Thursday, July 13, 2017

Thursday Movie Picks: Amusement Parks




For the second week of July 2017 as part of the Thursday Movie Picks series hosted by Wanderer of Wandering Through the Shelves. We venture into films that are either set in amusement parks or feature amusement parks. Instead of going for the obvious, here are my three picks:

1. Big



The film does feature a few sequences at a theme park though the premise is about a boy wants to become big so he can ride this rollercoaster. Instead, he ends up being grown into a man in his mid-30s as he’s still a kid though he does eventually get to ride a roller coaster but it’s really more about this magic fortune teller he finds who would grant him his wish.

2. Encino Man



Though it’s more of a film about a caveman who wakes up in the 20th Century and be introduced to the eccentricities of the modern world. There is a great scene in which Brendan Fraser’s caveman character Link and Pauly Shore both to an amusement park and go nuts as they ride rollercoasters and beat up a guy in a costume. All in good fun.

3. 3 Ninjas: High Noon at Mega Mountain



We go from a classic and a cult film to one of the worst films ever made. The 3 Ninjas franchise had a good first film but its two follow-ups were pretty bad as it catered to the lowest common denominator when it comes to family films. Then there’s this one starring Hulk Hogan, Loni Anderson, and Jim Varney as it feature none of the original actors with the exception of Victor Wong (in his final performance) as their grandfather as it’s just an awful film where it has some horrific violence too silly for kids and parents and a lot of karate calls that is just fucking annoying. Plus, we have Hogan as some washed-up TV star who tries to spout positive bullshit that he never stood for like the real Hogan was in his time.

© thevoid99 2017

7 comments:

Dell said...

I feel like a bad blogger for saying this, but I've never seen Big. And I'm a Tom Hanks fan, so I'm not sure how I let that one get by me all these years. I just flat out avoided all the 3 Ninjas movies. Sadly, I have seen Encino Man. I thought that was terrible.

joel65913 said...

I love Big and am glad to see it make an appearance on a couple of lists. Such a sweet natured film with a great performance by Tom Hanks in the lead.
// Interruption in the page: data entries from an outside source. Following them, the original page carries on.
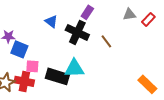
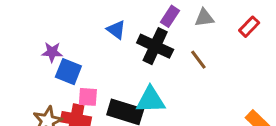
gray triangle: (129, 14) -> (204, 18), moved
red rectangle: (148, 19) -> (249, 27), moved

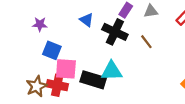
purple star: (52, 52) -> (40, 24), moved
pink square: (88, 97) -> (66, 69), size x1.5

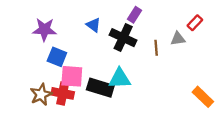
gray triangle: (151, 11) -> (178, 39), moved
purple star: (40, 24) -> (44, 30), size x1.5
brown line: (146, 42) -> (156, 48), turned 32

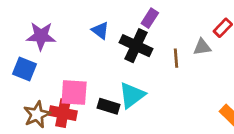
blue square: (57, 57) -> (24, 69), moved
cyan triangle: (120, 79) -> (132, 95), turned -35
black rectangle: (100, 88) -> (108, 106), size x0.7

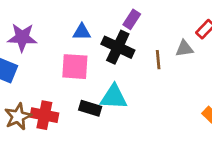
blue triangle: (100, 30) -> (82, 32), turned -36
pink square: (74, 92) -> (75, 67), moved
cyan triangle: (132, 95) -> (114, 97), turned 40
He judges just how childlike to make the adult Josh plus the casting of David Moscow is so spot on, he really seems like he would grow up to look just like Hanks at that time. Terrific supporting cast and direction by Penny Marshall.

Love the off-centeredness of your second two choices though I've only seen one of them. Encino Man was rather foolish but dumb fun. The other sounds completely missable.
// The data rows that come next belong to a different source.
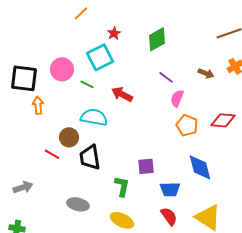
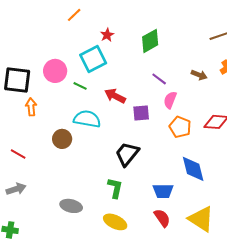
red line: (52, 154) -> (18, 154), moved
black trapezoid: (90, 157) -> (127, 154), moved, turned 48
purple square: (146, 166) -> (141, 113), moved

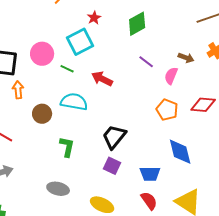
pink semicircle: (170, 100) -> (171, 76), moved
purple square: (141, 113) -> (112, 166), moved, turned 30
brown circle: (62, 139) -> (42, 114), moved
green L-shape: (115, 188) -> (67, 147), moved

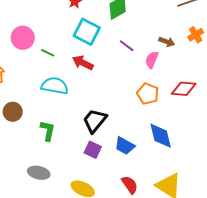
cyan square: (80, 42) -> (87, 32), moved, turned -36
brown circle: (42, 114) -> (13, 112), moved
blue trapezoid: (150, 174) -> (125, 146), moved, turned 30

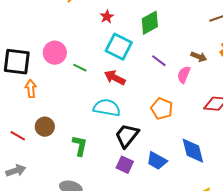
cyan semicircle: (55, 86) -> (107, 108), moved
orange pentagon: (148, 94) -> (162, 109), moved

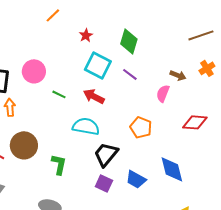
green diamond: (150, 23) -> (129, 41), turned -45
purple line: (159, 61) -> (130, 74), moved
green line: (80, 68) -> (59, 94), moved
brown circle: (45, 127) -> (24, 145), size x1.4

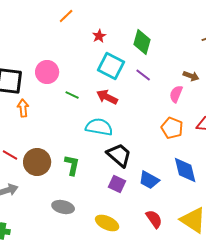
orange pentagon: (141, 127) -> (172, 128), moved
brown circle: (24, 145) -> (37, 162), moved
black trapezoid: (106, 154) -> (119, 155), turned 92

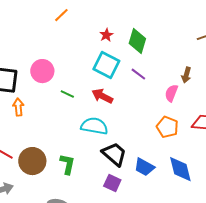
red star: (99, 36) -> (106, 35), moved
brown arrow: (191, 76) -> (186, 75), turned 84
blue trapezoid: (149, 180) -> (144, 167), moved

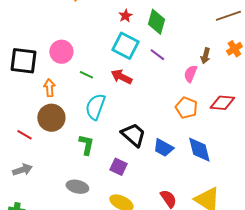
orange arrow: (18, 107) -> (49, 88), moved
cyan semicircle: (94, 126) -> (95, 107), moved, turned -80
brown circle: (32, 161) -> (51, 118), moved
purple square: (112, 183) -> (118, 167), moved

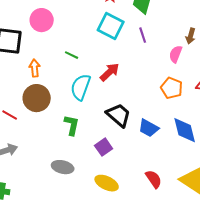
pink circle: (61, 52) -> (42, 20), moved
purple line: (157, 55) -> (143, 35), turned 35
red arrow: (121, 77) -> (110, 72), moved, turned 110
purple square: (118, 167) -> (104, 147), turned 30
Funny that your first two pictures feature roller coasters and that's the subject of my first pick, though I hate them. I'm a big one on rides that spin but hurtling towards the earth in a tin box is not my idea of fun. My last takes a trip to Disney and my second takes a trip to the ridiculous side!

Rollercoaster (1977)-After a rollercoaster derails due to a device placed on the track the major amusement park owners receive a taped message from the mad bomber (Timothy Bottoms) that unless they pay him a million dollars the carnage will continue. Safety inspector Harry Calder (George Segal) who had cleared the first coaster and was investigating the crash is pulled in by FBI agent Hoyt (Richard Widmark) when the nameless young man demands Harry deliver the extortion money to his next target or he’ll detonate another bomb. Suspenseful but not quite the experience it was in theatres where it was presented in Sensurround.

The Incredibly Strange Creatures Who Stopped Living and Became Mixed-Up Zombies!!? (1964)-I really can’t better this IMDB description: "Jerry falls in love with a stripper he meets at a carnival. Little does he know that she is the sister of a gypsy fortune teller whose predictions he had scoffed at earlier. The gypsy turns him into a zombie and he goes on a killing spree."

Or the tagline:
SEE: the dancing girls of the carnival murdered by the incredible night creatures of the midway! SEE: the hunchback of the midway fight a duel of death with the mixed up zombies! SEE: the world's first monster musical!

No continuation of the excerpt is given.